Stored items from a collection:
########################################
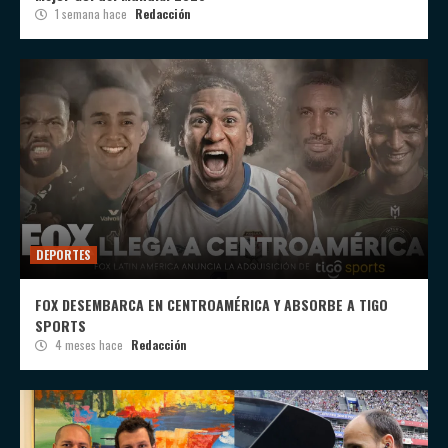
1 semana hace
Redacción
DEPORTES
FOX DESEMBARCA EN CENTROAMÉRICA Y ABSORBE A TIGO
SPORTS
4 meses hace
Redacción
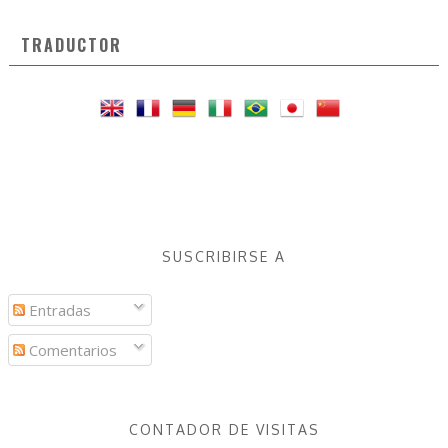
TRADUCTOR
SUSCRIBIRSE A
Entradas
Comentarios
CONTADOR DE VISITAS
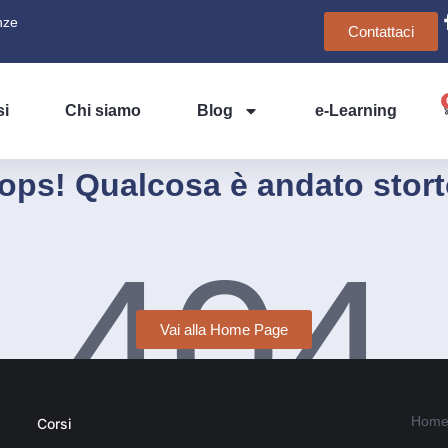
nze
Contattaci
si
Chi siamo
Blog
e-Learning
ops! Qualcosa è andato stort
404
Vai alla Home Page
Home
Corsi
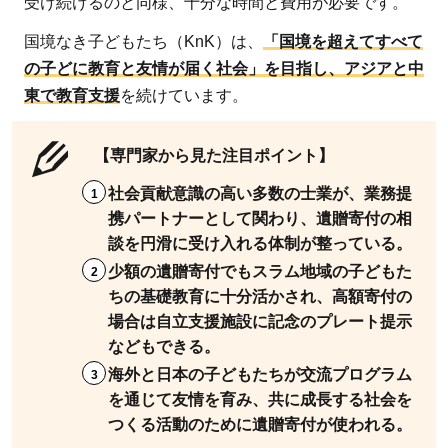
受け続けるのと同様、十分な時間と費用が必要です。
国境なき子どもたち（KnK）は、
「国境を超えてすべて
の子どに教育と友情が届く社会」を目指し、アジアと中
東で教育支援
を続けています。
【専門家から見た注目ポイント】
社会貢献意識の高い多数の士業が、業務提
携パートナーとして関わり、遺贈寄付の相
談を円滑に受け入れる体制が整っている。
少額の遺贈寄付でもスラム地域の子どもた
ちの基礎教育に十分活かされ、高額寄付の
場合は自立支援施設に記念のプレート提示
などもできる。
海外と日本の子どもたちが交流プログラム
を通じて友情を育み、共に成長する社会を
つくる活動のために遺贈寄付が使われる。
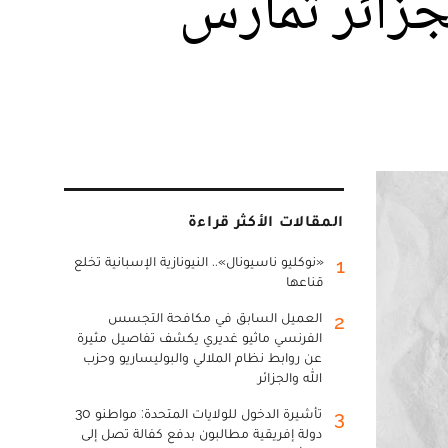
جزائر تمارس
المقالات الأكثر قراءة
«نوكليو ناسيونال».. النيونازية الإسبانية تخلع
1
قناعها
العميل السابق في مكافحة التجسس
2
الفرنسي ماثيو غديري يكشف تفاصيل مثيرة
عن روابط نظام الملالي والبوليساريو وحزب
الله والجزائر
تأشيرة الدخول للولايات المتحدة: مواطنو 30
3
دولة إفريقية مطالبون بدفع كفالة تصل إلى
########################################
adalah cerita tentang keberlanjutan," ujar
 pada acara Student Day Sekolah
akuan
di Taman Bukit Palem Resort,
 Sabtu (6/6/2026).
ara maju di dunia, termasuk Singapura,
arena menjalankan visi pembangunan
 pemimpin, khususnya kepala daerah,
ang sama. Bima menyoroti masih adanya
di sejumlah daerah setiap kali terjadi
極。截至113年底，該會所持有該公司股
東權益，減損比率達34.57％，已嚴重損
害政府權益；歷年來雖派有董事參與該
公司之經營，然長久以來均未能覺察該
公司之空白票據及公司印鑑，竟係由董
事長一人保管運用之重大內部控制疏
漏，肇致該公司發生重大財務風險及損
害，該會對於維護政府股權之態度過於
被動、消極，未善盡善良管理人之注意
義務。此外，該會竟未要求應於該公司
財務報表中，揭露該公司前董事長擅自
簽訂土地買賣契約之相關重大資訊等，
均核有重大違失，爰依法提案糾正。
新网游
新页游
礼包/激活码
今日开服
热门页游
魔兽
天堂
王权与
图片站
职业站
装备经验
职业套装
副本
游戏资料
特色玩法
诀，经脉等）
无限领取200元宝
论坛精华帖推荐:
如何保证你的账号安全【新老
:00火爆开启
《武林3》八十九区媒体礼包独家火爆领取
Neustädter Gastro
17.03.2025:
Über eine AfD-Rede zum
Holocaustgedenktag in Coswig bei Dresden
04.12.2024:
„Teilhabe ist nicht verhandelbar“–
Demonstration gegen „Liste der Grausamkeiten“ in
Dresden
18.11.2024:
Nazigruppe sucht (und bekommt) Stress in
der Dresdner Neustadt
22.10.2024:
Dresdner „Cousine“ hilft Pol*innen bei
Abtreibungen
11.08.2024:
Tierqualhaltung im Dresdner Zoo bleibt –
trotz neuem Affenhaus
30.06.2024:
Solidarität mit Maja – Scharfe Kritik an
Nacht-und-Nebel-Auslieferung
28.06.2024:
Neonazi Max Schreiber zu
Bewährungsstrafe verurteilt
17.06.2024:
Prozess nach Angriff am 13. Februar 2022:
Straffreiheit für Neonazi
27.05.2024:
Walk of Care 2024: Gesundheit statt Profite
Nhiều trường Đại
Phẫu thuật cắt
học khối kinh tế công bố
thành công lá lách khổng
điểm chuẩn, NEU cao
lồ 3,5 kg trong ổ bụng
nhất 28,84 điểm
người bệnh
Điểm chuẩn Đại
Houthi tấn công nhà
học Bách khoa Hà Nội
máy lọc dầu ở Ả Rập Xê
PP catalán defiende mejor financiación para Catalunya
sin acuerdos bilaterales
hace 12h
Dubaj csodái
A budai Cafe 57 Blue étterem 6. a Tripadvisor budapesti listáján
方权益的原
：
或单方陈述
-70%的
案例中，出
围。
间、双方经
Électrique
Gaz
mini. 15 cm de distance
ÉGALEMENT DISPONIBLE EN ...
########################################
Work to be completed: Whenever a line in the entries holds the word "công", copy that line.

Result:
học khối kinh tế công bố
thành công lá lách khổng
Houthi tấn công nhà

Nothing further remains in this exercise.